We'll keep it simple and use a cross validation for all models.
```{r, eval=F, message = F, warning = F}
tc <- trainControl(method='cv', number = 3)
modCart <- train(classe ~ ., data=traindf, trControl=tc, method='rpart')
modTb = train(classe ~ ., data = traindf, method="treebag")
modRf <- train(classe ~ ., data=traindf, trControl=tc, method='rf', ntree=100)
```
```{r, eval=F, echo=F, message = F, warning = F}
saveRDS(modCart, file = "m_cart.Rds")
saveRDS(modRf, file = "m_rf.Rds")
saveRDS(modTb, file = "m_treebag.Rds")
```
```{r, echo=F, message = F, warning = F}
modCart = readRDS("m_cart.Rds")
modTb = readRDS("m_treebag.Rds")
modRf = readRDS("m_rf.Rds")
```
### Confusion Matrix and Accuracy
Now we'll use our test data for measuring accuracy.
```{r, message = F, warning = F}
pCart <- predict(modCart, newdata=testdf)
confusCart <- confusionMatrix(pCart, testdf$classe)
pTb <- predict(modTb, newdata=testdf)
confusTb <- confusionMatrix(pTb, testdf$classe)
pRf <- predict(modRf, newdata=testdf)
confusRf<- confusionMatrix(pRf, testdf$classe)
```
```{r, eval=F, echo=F, message = F, warning = F}
# kable(dt, "html") %>% kable_styling(bootstrap_options = "striped", full_width = F, position = "float_right")
#knitr::kable(list(t1, t2))
```
### Model Comparison
#### CART Model
```{r, message = F, warning = F}
t1 <- confusCart$table
knitr::kable(t1) %>% kable_styling(position = "center")
```
Accuracy: `r confusCart$overall[1]`
The model ran quickly and when I saved the model to a RDS file, it was 21MB. We can see from the output that the predictive power of this model is not good.
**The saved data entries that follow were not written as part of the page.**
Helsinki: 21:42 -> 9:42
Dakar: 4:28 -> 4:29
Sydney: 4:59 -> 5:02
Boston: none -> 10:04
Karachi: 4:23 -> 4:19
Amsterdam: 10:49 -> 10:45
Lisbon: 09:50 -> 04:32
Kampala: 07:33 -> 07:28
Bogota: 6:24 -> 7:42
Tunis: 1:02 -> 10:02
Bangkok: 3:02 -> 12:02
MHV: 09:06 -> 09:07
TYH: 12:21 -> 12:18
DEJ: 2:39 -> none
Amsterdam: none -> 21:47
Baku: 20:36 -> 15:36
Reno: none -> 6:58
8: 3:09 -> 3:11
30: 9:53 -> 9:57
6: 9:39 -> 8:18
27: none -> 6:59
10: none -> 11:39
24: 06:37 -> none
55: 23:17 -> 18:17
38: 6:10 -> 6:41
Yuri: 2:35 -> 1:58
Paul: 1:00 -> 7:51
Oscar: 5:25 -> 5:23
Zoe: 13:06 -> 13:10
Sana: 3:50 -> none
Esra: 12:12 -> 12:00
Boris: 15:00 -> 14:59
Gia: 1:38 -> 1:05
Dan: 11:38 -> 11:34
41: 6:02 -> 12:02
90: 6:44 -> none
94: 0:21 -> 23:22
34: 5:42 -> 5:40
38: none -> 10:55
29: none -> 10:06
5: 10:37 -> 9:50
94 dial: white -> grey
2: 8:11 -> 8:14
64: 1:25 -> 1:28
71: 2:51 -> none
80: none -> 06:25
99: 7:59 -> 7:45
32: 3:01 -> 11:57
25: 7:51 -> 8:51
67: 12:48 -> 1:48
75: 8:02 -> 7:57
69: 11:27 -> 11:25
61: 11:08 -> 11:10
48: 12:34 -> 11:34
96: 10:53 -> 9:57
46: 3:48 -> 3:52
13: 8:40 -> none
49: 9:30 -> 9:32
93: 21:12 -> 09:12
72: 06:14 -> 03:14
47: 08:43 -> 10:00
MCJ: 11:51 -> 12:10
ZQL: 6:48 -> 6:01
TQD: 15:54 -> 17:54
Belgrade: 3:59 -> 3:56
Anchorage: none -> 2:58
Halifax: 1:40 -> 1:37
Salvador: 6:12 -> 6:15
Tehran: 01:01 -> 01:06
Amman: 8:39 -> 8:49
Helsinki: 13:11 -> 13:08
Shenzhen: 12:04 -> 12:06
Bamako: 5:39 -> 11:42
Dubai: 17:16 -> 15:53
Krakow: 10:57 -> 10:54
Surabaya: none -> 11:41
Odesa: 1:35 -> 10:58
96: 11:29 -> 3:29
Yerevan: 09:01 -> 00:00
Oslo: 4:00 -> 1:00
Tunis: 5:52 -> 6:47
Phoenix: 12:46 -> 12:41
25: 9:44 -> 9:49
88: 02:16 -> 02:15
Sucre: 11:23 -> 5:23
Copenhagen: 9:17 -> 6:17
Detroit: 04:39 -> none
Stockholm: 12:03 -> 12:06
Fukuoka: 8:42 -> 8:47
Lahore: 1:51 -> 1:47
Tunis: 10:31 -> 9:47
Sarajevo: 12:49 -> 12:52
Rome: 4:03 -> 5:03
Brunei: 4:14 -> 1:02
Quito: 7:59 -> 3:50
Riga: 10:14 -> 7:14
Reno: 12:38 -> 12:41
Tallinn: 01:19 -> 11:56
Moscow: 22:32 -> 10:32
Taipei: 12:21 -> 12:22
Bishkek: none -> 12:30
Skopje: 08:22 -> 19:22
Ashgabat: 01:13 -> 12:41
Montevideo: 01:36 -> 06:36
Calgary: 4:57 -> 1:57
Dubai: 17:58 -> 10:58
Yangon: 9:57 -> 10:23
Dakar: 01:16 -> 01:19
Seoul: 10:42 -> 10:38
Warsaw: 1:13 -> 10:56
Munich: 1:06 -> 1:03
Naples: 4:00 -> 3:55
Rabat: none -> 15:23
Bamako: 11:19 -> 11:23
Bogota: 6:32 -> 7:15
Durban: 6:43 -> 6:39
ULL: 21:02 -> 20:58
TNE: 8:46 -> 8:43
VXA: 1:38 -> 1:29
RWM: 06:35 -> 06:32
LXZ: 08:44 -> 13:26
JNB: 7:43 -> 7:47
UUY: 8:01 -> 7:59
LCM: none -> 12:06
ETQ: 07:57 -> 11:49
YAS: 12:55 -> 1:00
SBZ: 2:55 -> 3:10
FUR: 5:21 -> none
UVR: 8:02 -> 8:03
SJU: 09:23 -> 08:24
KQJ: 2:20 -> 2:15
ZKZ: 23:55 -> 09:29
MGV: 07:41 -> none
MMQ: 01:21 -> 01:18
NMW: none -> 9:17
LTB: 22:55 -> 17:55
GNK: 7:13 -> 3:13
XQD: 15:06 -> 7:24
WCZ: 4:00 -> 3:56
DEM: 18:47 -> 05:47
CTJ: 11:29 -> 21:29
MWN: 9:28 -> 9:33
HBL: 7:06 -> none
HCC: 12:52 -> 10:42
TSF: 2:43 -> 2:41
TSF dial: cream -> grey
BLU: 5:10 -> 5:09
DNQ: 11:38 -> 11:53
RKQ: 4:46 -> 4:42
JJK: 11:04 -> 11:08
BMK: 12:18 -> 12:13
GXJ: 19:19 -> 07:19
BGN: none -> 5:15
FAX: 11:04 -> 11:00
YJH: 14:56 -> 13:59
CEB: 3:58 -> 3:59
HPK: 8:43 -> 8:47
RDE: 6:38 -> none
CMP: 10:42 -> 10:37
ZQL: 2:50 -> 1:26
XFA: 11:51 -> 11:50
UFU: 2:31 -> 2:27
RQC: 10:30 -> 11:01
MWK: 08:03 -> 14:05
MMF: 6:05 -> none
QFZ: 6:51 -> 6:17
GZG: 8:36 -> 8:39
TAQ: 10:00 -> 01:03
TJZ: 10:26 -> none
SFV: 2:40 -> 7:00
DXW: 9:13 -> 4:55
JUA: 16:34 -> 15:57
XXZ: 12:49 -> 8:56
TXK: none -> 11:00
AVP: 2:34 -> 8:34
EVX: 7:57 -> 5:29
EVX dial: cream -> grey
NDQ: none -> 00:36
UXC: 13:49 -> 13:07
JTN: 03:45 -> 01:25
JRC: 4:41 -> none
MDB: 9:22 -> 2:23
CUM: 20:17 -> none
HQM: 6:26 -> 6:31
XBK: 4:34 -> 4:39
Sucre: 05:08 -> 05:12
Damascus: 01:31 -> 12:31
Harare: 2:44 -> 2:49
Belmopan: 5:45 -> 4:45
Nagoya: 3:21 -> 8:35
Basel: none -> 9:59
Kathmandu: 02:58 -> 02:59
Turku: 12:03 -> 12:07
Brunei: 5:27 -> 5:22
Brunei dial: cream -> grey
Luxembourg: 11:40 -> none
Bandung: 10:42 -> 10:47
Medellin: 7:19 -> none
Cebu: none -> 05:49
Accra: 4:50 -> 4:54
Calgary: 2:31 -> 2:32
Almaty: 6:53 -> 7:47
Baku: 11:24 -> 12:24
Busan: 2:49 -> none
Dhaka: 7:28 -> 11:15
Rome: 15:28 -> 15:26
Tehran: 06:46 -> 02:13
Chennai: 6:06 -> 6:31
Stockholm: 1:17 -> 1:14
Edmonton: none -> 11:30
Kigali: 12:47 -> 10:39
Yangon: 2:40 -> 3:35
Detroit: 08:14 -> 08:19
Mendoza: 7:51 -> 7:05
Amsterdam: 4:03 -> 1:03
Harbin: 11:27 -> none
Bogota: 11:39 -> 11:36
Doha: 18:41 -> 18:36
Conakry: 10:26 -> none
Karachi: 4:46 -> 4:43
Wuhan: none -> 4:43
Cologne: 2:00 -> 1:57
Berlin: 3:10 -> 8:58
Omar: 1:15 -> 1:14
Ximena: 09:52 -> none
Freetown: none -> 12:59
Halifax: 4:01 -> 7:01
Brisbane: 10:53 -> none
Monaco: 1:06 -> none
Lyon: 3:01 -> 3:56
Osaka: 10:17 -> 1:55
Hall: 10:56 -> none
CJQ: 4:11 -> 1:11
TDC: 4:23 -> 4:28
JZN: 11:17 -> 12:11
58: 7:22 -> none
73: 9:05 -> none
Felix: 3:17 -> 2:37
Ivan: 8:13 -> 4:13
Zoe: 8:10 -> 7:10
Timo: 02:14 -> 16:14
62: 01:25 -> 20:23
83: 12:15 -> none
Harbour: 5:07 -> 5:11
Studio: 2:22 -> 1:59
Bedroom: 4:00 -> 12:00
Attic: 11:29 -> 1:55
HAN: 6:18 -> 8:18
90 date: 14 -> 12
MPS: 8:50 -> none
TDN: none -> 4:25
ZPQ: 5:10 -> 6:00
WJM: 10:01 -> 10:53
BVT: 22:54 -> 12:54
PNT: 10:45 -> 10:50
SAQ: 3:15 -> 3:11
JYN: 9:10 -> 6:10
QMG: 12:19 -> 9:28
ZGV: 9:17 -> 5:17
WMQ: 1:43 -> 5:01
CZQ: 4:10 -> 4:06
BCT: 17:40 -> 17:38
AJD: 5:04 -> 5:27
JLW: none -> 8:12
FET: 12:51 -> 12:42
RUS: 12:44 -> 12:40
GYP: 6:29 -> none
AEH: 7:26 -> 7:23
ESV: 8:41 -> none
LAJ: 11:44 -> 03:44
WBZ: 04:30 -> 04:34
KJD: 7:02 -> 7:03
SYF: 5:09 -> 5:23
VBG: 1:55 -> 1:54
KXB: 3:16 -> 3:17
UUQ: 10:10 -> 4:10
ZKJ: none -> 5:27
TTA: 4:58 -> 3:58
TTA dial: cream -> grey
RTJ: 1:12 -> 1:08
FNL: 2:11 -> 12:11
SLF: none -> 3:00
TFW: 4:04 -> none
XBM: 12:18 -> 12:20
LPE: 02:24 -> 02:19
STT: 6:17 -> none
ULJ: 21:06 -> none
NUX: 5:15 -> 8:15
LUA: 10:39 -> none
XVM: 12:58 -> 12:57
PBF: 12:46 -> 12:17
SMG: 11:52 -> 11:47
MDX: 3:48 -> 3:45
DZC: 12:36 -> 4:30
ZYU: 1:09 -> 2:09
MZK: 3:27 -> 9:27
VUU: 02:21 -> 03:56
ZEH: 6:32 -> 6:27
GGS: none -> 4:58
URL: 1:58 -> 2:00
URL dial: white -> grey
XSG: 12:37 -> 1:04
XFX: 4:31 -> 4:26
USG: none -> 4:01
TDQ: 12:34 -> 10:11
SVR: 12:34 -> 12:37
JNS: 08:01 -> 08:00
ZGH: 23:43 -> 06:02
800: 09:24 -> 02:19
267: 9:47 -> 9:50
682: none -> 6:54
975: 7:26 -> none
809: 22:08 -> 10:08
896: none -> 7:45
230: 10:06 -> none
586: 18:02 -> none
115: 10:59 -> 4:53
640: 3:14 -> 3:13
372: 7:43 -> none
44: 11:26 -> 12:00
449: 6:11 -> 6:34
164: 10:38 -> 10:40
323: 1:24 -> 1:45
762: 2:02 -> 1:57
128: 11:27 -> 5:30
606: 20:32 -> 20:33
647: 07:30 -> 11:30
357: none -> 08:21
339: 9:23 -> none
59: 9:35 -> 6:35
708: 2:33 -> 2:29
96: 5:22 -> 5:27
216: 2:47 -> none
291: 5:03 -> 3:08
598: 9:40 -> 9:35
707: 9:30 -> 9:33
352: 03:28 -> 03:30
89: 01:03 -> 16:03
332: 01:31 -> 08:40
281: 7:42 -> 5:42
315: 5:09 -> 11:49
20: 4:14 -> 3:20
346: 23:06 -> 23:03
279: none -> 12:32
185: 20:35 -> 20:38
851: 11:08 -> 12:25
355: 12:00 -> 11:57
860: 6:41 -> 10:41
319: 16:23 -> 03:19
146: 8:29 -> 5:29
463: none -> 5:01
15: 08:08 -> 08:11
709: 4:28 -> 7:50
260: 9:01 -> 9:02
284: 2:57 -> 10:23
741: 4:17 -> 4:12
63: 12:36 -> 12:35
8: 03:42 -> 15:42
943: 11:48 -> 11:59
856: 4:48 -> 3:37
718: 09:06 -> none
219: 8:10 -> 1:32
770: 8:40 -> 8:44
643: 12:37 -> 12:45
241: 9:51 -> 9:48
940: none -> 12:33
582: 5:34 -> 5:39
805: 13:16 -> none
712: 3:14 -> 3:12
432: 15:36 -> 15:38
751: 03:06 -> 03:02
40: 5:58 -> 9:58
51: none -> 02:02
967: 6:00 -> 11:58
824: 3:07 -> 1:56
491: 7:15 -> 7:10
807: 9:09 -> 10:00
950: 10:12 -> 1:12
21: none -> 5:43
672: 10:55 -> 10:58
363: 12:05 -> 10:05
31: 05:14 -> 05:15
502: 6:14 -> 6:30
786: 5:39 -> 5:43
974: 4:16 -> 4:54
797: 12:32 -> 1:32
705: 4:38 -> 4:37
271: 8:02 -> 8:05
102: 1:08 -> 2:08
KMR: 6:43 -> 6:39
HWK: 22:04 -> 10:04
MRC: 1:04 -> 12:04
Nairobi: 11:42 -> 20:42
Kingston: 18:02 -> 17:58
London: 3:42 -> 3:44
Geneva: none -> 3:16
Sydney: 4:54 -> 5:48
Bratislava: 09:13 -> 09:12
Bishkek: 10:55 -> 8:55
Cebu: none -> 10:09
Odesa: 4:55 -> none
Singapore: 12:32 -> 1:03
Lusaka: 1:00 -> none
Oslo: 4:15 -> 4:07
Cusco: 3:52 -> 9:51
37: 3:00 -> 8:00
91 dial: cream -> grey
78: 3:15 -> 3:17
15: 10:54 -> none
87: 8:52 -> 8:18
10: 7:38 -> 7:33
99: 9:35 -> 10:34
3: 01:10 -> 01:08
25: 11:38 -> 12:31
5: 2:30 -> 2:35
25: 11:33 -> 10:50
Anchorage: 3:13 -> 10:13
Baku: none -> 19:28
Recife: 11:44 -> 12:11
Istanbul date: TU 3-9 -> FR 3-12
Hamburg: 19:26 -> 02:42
Let's see why.
#### Decision Tree Graph
```{r, message = F, warning = F}
fancyRpartPlot(modCart$finalModel, caption = "Decision Tree")
```
We can see that the tree is skewed towards A. If we look at a
table of the classe variable we can see that A is more frequent
in the data.
```{r, message = F, warning = F}
table(training$classe)
```
So our out of sample error (mistakes on the test data set)
could be determined if the test data is skewed differently from
the training.
Therefore we need a more sophisticated model.
#### Tree Bagging
```{r, message = F, warning = F}
t2 <- confusTb$table
knitr::kable(t2)
```
Accuracy: `r confusTb$overall[1]`
The tree bag method gave respectable accuracy, (and therefore a
lower out of sample error) but it took a long time to run and
when saved to a RDS file, the model was over 300MB
in size. It would be nice to have a accurate model that is less
expensive.
#### Random Forest
```{r, message = F, warning = F}
t3 <- confusRf$table
knitr::kable(t3)
```
Accuracy: `r confusRf$overall[1]`
Now we have a high level of accuracy, the model ran quickly and only takes up 2MB on disk.
## Conclusion
Therefore, lets use random forest for the final prediction for the quiz.
```{r, message = F, warning = F}
quiz= predict(modRf, newdata=newtesting)
quiz
```
I submitted this and got them all right.
The CART model, while not computationally expensive, was not accurate.
When I ran the models, the accuracy of the Tree Bagging
mode and the Random Forest were very close but the Random Forest was
always very slightly better than Tree Bagging. However, the Random
Forest model ran faster and when saved to disk in a RDS file it was
about 100 times less disk space. Therefore, Random Forest gave us
the best results at the lowest cost.